### How to complete this task
Nothing but the lines below from the one containing "and leave comments." through the one containing "child of God." should appear in the answer, exact and without pictures.

(Page-level text extractions)
╔══

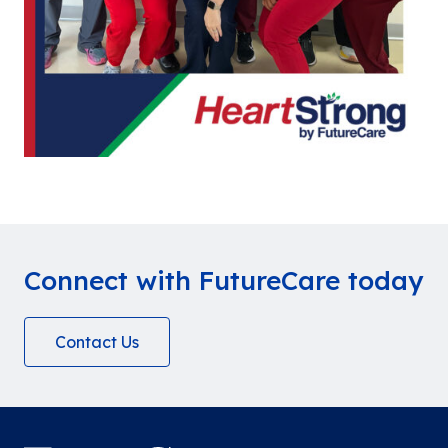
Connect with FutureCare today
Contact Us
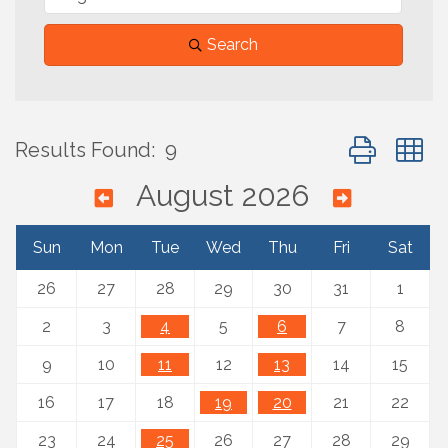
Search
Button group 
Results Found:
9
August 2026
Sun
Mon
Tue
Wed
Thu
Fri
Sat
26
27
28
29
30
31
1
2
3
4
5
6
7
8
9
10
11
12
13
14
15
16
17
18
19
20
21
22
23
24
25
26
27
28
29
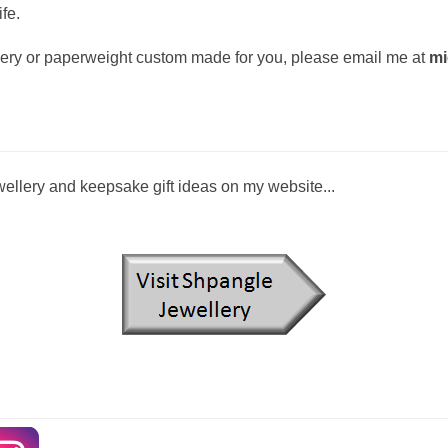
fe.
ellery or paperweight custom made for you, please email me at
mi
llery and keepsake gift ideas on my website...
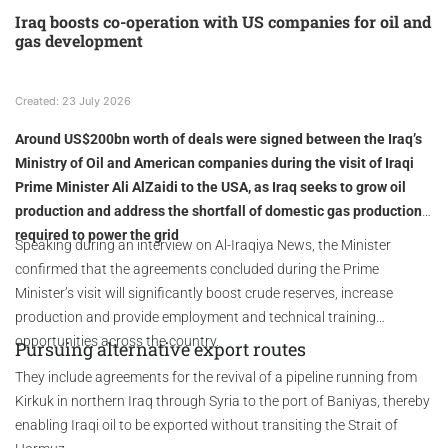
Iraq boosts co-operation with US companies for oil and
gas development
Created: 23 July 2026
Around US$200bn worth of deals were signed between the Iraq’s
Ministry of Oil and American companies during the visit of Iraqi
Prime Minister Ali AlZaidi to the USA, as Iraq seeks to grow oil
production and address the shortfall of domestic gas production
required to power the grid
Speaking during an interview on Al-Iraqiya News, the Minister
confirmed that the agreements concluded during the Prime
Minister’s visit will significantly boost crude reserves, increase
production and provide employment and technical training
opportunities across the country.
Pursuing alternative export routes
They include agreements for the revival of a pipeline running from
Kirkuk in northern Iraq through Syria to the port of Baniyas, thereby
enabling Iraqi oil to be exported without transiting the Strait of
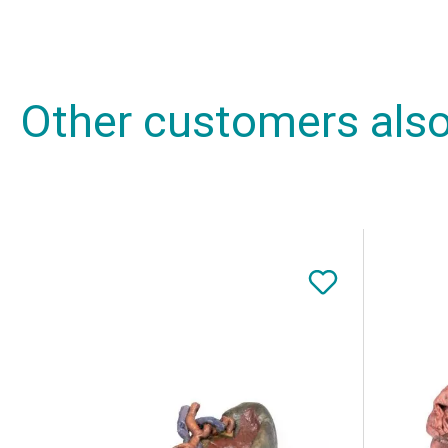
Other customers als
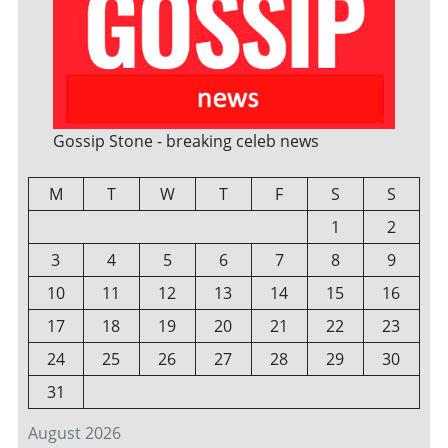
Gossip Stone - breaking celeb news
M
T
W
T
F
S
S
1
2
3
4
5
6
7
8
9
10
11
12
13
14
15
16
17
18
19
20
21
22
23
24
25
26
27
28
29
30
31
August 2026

╚══
╔══

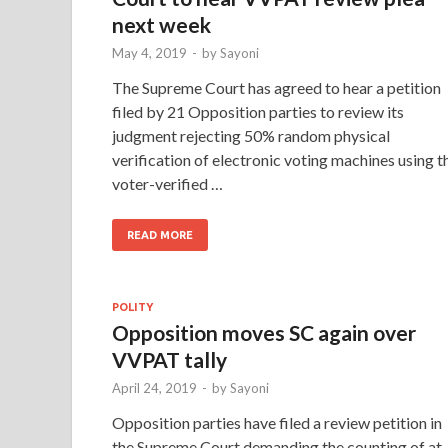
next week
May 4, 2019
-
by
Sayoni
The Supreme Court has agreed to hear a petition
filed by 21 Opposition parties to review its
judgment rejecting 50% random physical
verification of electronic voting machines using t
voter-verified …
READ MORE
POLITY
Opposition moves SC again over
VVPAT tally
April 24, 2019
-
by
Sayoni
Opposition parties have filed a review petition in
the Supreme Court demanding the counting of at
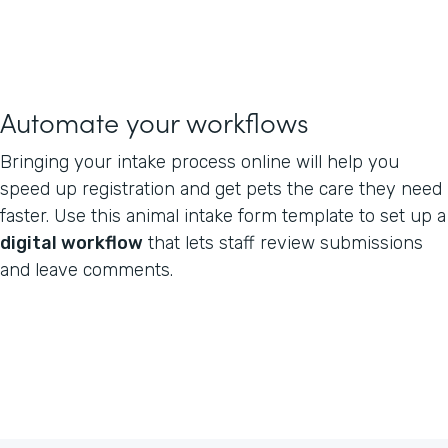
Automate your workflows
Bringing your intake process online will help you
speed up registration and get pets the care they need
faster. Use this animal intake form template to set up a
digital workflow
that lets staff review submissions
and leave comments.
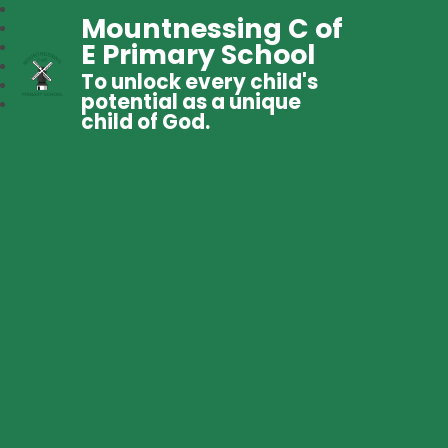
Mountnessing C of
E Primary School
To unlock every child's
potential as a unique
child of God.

╚══
╔══

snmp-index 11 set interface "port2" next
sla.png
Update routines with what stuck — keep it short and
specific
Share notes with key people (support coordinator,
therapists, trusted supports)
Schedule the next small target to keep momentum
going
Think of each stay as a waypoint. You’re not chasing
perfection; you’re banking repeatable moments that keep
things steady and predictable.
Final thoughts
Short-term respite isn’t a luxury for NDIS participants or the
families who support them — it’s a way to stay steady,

╚══

### Solution to this exercise
and leave comments.
Mountnessing C of
E Primary School
To unlock every child's
potential as a unique
child of God.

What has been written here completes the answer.